Siapa tidak kenal dan tidak tergoda? ingin ke “Matahari” yang ada di mana-mana itu; atau kalau yang tinggal di Yogyakarta sekitarnya, siapa tidak ngiler kepingin ke Amplas, Ambarukmo Plaza. Kemarin-kemarin, semua kepingin berbelanja ke sana (atau saora-orane cuci mata), namun saat ini: Wayahe-wayahe, sungsang buwana balik.
Sungsang buwana balik adalah sebuah perubahan kondisi akibat dari berbagai sebab, dan salah satunya ialah wis tekan wayahe tadi, yaitu sudah sampai pada waktunya (untuk berakhir, berubah, atau pun bertransformasi).
Bagaikan kepompomg, tidaklah selamanya sebuah kepompong terus, pada saatnya dia akan berubah bentuk yang sangat mungkin berkebalikan.
Sungsang buwana balik merumuskan betapa tiba saatnya terjadi wolak-waliking zaman, yakni berubahnya kondisi seseorang atau pun mungkin juga sesuatu.
Biyen kuwasa, saiki ora duwe apa-apa, dulunya sih penuh kuasa, tetapi sekarang tidak memiliki apa pun: kekuasaan tidak punya lagi, harta benda pun sudah habis mungkin.
Dulu-dulu terhitung orang berpangkat dan dihormati (gila hormat juga?), namun sekarang tidak dikenal orang, bahkan ada yang mengalami secara tragis karena tidak seorang pun mau menyapanya lagi.
Sungsang buwana balik juga melukiskan betapa yang dulunya asor (bawahan), sekarang bisa/sedang berkuasa, punya pangkat, tidak lagi melarat seperti dulu. Dan sebagainya.
Terbalik
Seperti diketahui sungsang itu artinya kewalik, terbalik, atau berkebalikan dari yang biasa terjadi. Seorang bayi dikatakan lahir secara sungsang apabila yang keluar kakinya atau bahkan punggungnya duluan, sementara yang biasanya atau umumnya terjadi kepala atau tanganlah yang duluan keluar.
Baca Juga: Antusiasme Berburu Vaksin Mengalahkan “Doyane Ngluwihi Setan, Covid-e Ngluwihi Dulit”
Siapakah saat ini sedang mengalami kondisi sungsang buwana balik?
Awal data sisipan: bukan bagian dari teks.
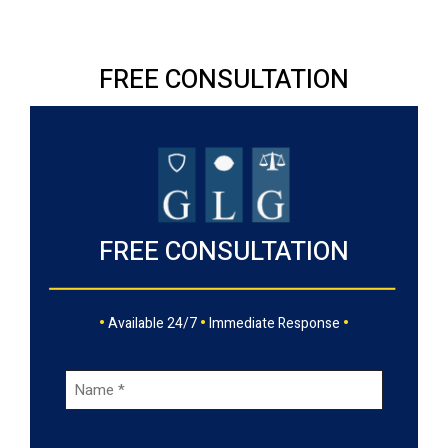
FREE CONSULTATION
FREE CONSULTATION
•
•
•
Available 24/7
Immediate Response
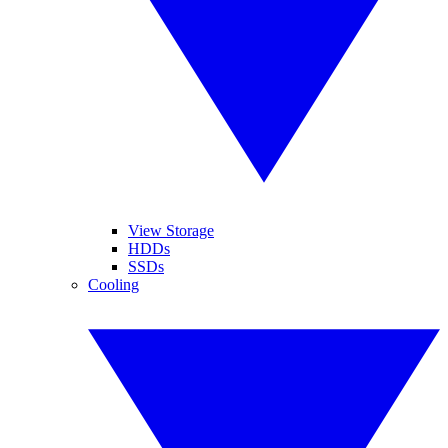
View Storage
HDDs
SSDs
Cooling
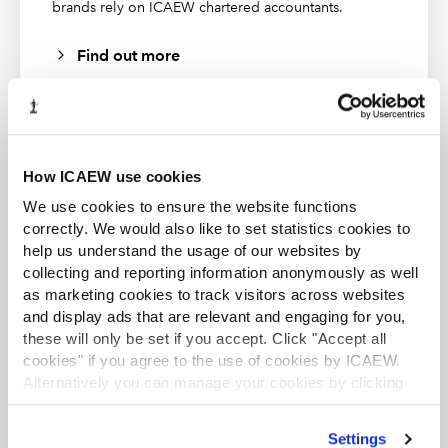
brands rely on ICAEW chartered accountants.
Find out more
How ICAEW use cookies
ACA student
We use cookies to ensure the website functions
This content is available to ACA students. If you want
correctly. We would also like to set statistics cookies to
to start the ACA qualification there are several routes
help us understand the usage of our websites by
you can take
collecting and reporting information anonymously as well
as marketing cookies to track visitors across websites
Find out more
and display ads that are relevant and engaging for you,
these will only be set if you accept. Click "Accept all
cookies" if you agree to the use of cookies by ICAEW.
Al Barari Gardens
Alternatively you can manage your cookies by clicking
’Customise’. For more information on about the cookies
Al Barari is one such community (pictured above) where
we use
view our cookie policy
.
sustainable recycling of water through a river across the
Business and Finance Professional
Settings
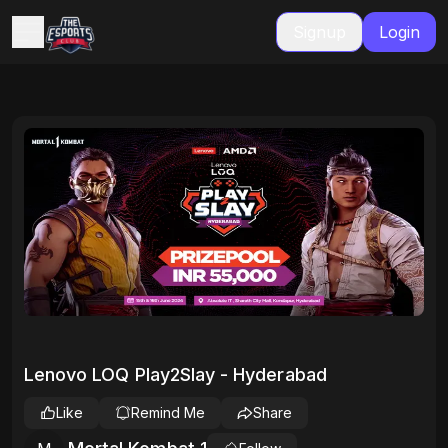
Signup
Login
Lenovo LOQ Play2Slay - Hyderabad
Like
Remind Me
Share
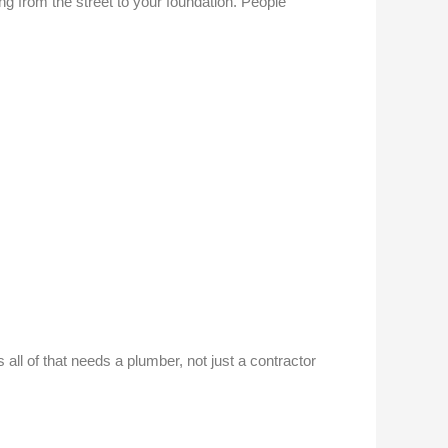
ning from the street to your foundation. People
all of that needs a plumber, not just a contractor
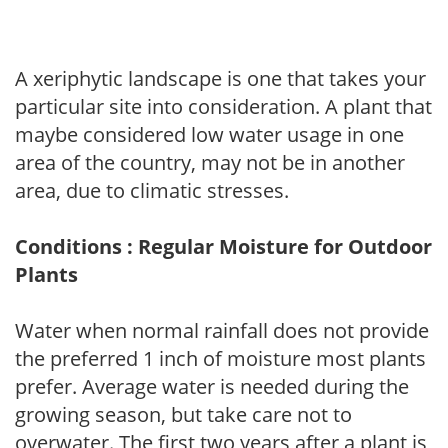
A xeriphytic landscape is one that takes your
particular site into consideration. A plant that
maybe considered low water usage in one
area of the country, may not be in another
area, due to climatic stresses.
Conditions : Regular Moisture for Outdoor
Plants
Water when normal rainfall does not provide
the preferred 1 inch of moisture most plants
prefer. Average water is needed during the
growing season, but take care not to
overwater. The first two years after a plant is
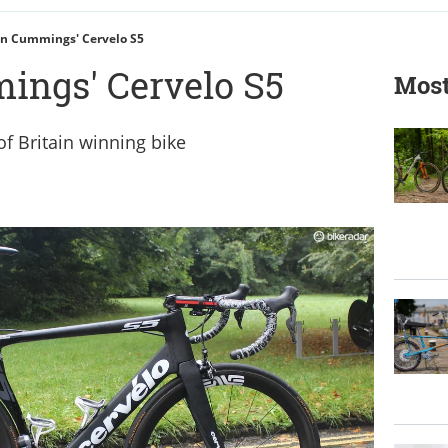
n Cummings' Cervelo S5
ings' Cervelo S5
Most
f Britain winning bike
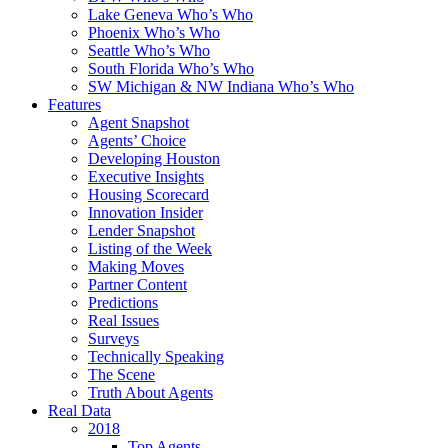
Lake Geneva Who’s Who
Phoenix Who’s Who
Seattle Who’s Who
South Florida Who’s Who
SW Michigan & NW Indiana Who’s Who
Features
Agent Snapshot
Agents’ Choice
Developing Houston
Executive Insights
Housing Scorecard
Innovation Insider
Lender Snapshot
Listing of the Week
Making Moves
Partner Content
Predictions
Real Issues
Surveys
Technically Speaking
The Scene
Truth About Agents
Real Data
2018
Top Agents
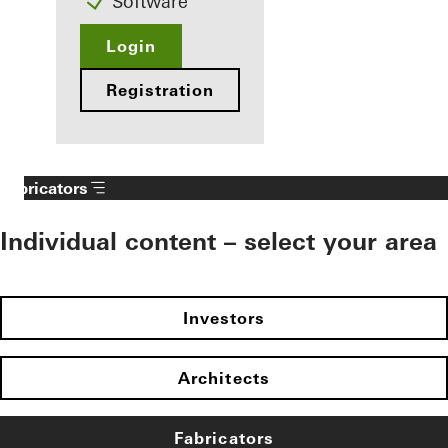
Software
Login
Registration
Fabricators
Individual content – select your area
Investors
Architects
Fabricators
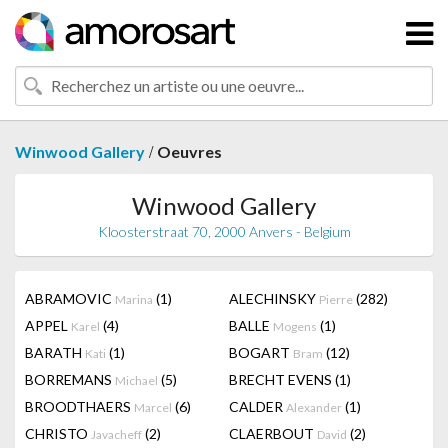
/
Winwood Gallery
Oeuvres
Winwood Gallery
Kloosterstraat 70, 2000 Anvers - Belgium
ABRAMOVIC
(1)
ALECHINSKY
(282)
Marina
Pierre
APPEL
(4)
BALLE
(1)
Karel
Mogens
BARATH
(1)
BOGART
(12)
Kati
Bram
BORREMANS
(5)
BRECHT EVENS
(1)
Michael
BROODTHAERS
(6)
CALDER
(1)
Marcel
Alexander
CHRISTO
(2)
CLAERBOUT
(2)
Javacheff
David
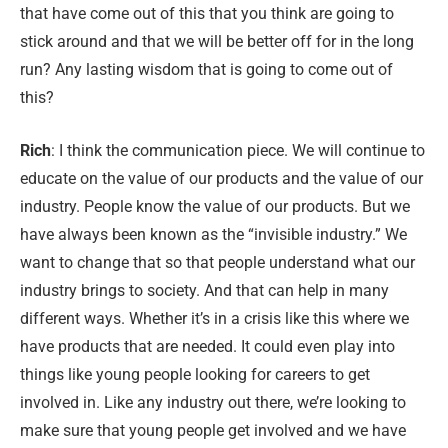
that have come out of this that you think are going to
stick around and that we will be better off for in the long
run? Any lasting wisdom that is going to come out of
this?
Rich
: I think the communication piece. We will continue to
educate on the value of our products and the value of our
industry. People know the value of our products. But we
have always been known as the “invisible industry.” We
want to change that so that people understand what our
industry brings to society. And that can help in many
different ways. Whether it’s in a crisis like this where we
have products that are needed. It could even play into
things like young people looking for careers to get
involved in. Like any industry out there, we’re looking to
make sure that young people get involved and we have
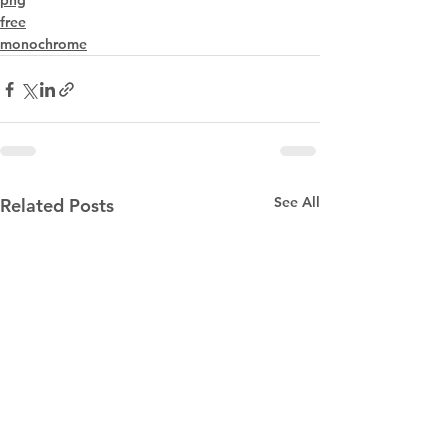
png
free
monochrome
See All
Related Posts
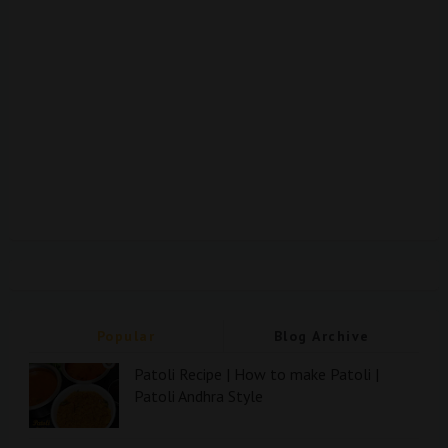
Popular
Blog Archive
Patoli Recipe | How to make Patoli |
Patoli Andhra Style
Pada saat Covid 19 semakin nggegirisi (menakutkan) ini, semua pihak benar-benar sedang mengalami wolak-waliking zaman.
Dulunya pemberani, saat ini menjadi penakut, dulunya suka bersikap jumawa, sekarang harus mengakui diri betapa rapuh dan keoknya hidup ini; dulunya kaya raya, sekarang isih isa mangan, wis matur nuwun (masih bisa makan, sudah bersyukur).
Akan tetapi dapat terjadi sebaliknya, kemarin-kemarin usahanya merugi terus, nah justru saat sekarang inilah panen dan menghasilkan rejeki yang luar biasa banyaknya.
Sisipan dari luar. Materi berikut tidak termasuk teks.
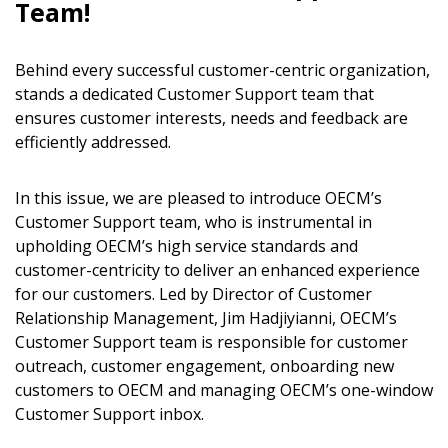
Team!
Behind every successful customer-centric organization,
stands a dedicated Customer Support team that
ensures customer interests, needs and feedback are
efficiently addressed.
In this issue, we are pleased to introduce OECM’s
Customer Support team, who is instrumental in
upholding OECM’s high service standards and
customer-centricity to deliver an enhanced experience
for our customers. Led by Director of Customer
Relationship Management, Jim Hadjiyianni, OECM’s
Customer Support team is responsible for customer
outreach, customer engagement, onboarding new
customers to OECM and managing OECM’s one-window
Customer Support inbox.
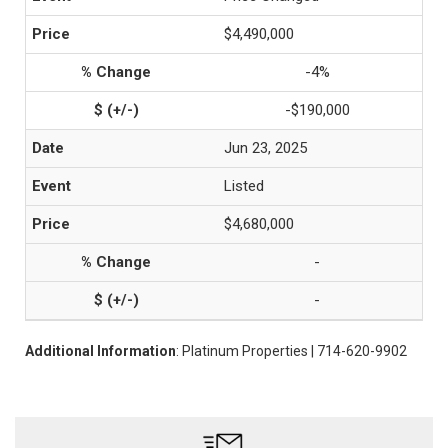
$4,490,000
-4%
-$190,000
Jun 23, 2025
Listed
$4,680,000
-
-
Additional Information
: Platinum Properties | 714-620-9902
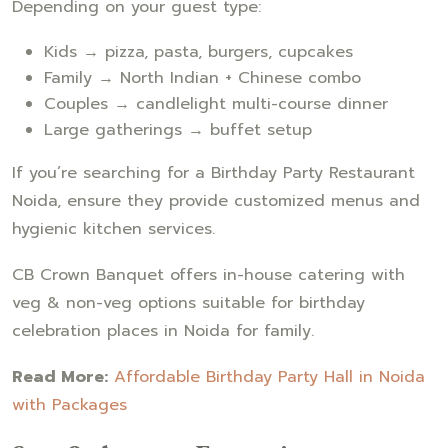
Depending on your guest type:
Kids → pizza, pasta, burgers, cupcakes
Family → North Indian + Chinese combo
Couples → candlelight multi-course dinner
Large gatherings → buffet setup
If you’re searching for a Birthday Party Restaurant
Noida, ensure they provide customized menus and
hygienic kitchen services.
CB Crown Banquet offers in-house catering with
veg & non-veg options suitable for birthday
celebration places in Noida for family.
Read More:
Affordable Birthday Party Hall in Noida
with Packages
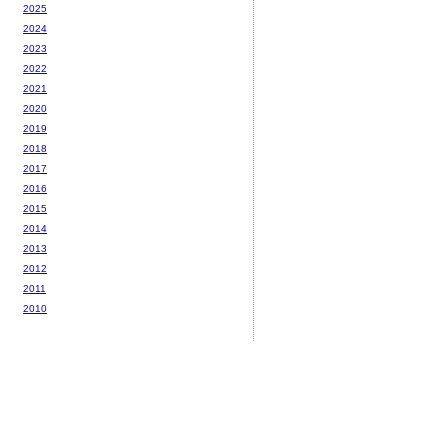
2025
2024
2023
2022
2021
2020
2019
2018
2017
2016
2015
2014
2013
2012
2011
2010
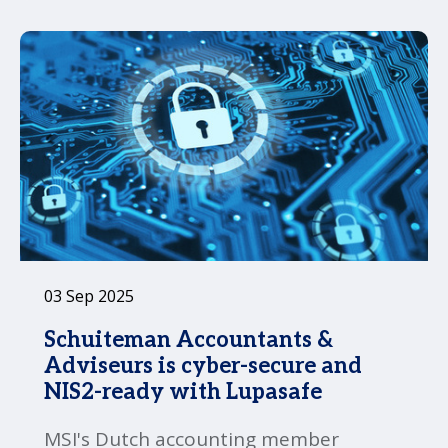
03 Sep 2025
Schuiteman Accountants &
Adviseurs is cyber-secure and
NIS2-ready with Lupasafe
MSI's Dutch accounting member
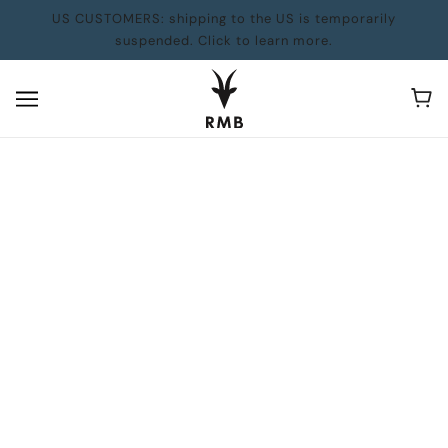
US CUSTOMERS: shipping to the US is temporarily
suspended. Click to learn more.
Our Vanishing Glaciers Wins the Lane
Anderson Award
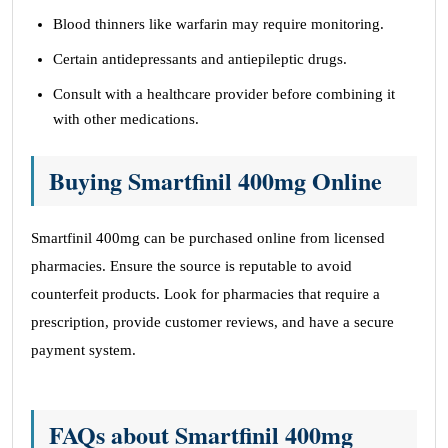
Blood thinners like warfarin may require monitoring.
Certain antidepressants and antiepileptic drugs.
Consult with a healthcare provider before combining it
with other medications.
Buying Smartfinil 400mg Online
Smartfinil 400mg can be purchased online from licensed
pharmacies. Ensure the source is reputable to avoid
counterfeit products. Look for pharmacies that require a
prescription, provide customer reviews, and have a secure
payment system.
FAQs about Smartfinil 400mg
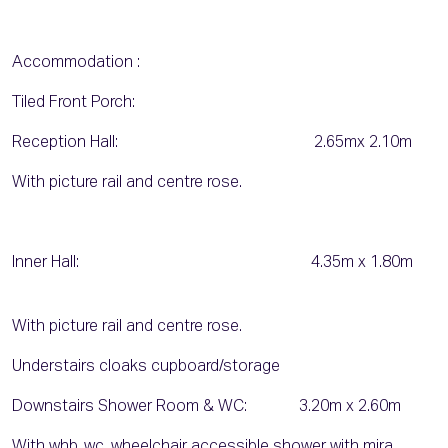
Accommodation :
Tiled Front Porch:
Reception Hall: 2.65mx 2.10m
With picture rail and centre rose.
Inner Hall: 4.35m x 1.80m
With picture rail and centre rose.
Understairs cloaks cupboard/storage
Downstairs Shower Room & WC: 3.20m x 2.60m
With whb, wc, wheelchair accessible shower with mira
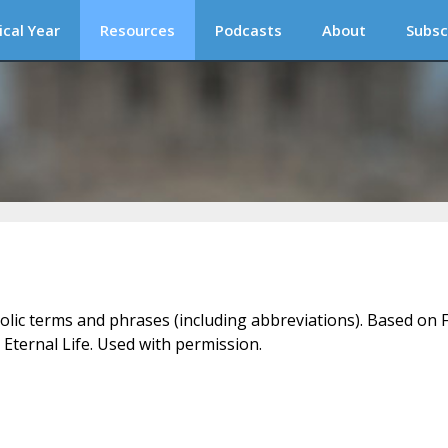
ical Year
Resources
Podcasts
About
Subsc
holic terms and phrases (including abbreviations). Based on F
 Eternal Life. Used with permission.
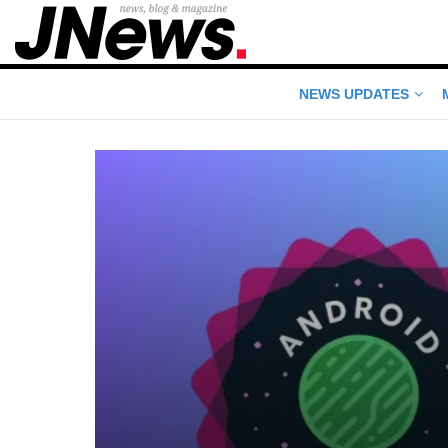
NEWS UPDATES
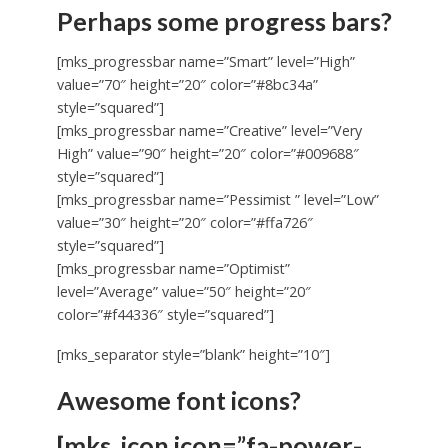
Perhaps some progress bars?
[mks_progressbar name=”Smart” level=”High”
value=”70″ height=”20″ color=”#8bc34a”
style=”squared”]
[mks_progressbar name=”Creative” level=”Very
High” value=”90″ height=”20″ color=”#009688″
style=”squared”]
[mks_progressbar name=”Pessimist ” level=”Low”
value=”30″ height=”20″ color=”#ffa726″
style=”squared”]
[mks_progressbar name=”Optimist”
level=”Average” value=”50″ height=”20″
color=”#f44336″ style=”squared”]
[mks_separator style=”blank” height=”10″]
Awesome font icons?
[mks_icon icon=”fa-power-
Tatanan hidup sosial juga mengalami sungsang buwana balik, dulunya tidak boleh orang berpangku tangan hanya tinggal diam di rumah saja, sekarang justru sangat dianjurkan tinggallah di rumah saja, jangan pergi-pergi jika tidak sangat mendesak.
Demi keselamatan dan kesehatan bersama, sekarang orang harus berjauhan atau sekurang-kurangnya mengambil jarak; padahal hidup sosial kemarin-kemarin, jika melihat ada orang semacam itu berarti dia mengucilkan diri atau dikucilkan oleh lingkungannya.
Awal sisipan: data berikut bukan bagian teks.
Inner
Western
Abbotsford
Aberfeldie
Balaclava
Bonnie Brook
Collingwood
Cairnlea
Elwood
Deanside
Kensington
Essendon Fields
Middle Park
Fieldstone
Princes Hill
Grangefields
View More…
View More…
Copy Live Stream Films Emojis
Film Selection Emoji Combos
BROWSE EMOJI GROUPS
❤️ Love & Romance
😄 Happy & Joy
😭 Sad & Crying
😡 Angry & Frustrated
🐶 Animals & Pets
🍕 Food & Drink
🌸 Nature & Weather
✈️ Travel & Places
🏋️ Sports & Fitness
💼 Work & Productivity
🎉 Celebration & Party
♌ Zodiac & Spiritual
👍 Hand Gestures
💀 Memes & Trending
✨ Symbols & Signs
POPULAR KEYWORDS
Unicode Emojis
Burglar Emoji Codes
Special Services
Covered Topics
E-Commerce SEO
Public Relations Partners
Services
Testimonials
Kalau sudah dan sedang sampai waktunya seperti ini, sikap terbaik kita ialah: Mari kita jalani sepenuh iklhas hati karena memang tidak dapat kita hindari lagi.
Wolak-waliking zaman sedang terjadi, sedang menempa setiap orang untuk siap sedia berubah juga; bahkan dalam hal semakin merebaknya Covid 19, ada sejumlah ahli penyakit mengatakan: Kita harus siap hidup berdampingan dengan virus Corona, seperti halnya kita sudah tidak pernah lagi saat ini mempermasalahkan flu.
Kalau terkena flu, anggap saja biasa dan sangat bisa terjadi; atasi dan sembuhkanlah saja dengan pola makan dan istirahat serta obat yang memang cocok untuk menyembuhkan diri dari flu.
Intinya, mari tetap siap siaga mengalami dan menghadapi perubahan zaman seperti apa pun, berlandaskan pada hati lapang dan ikhlas.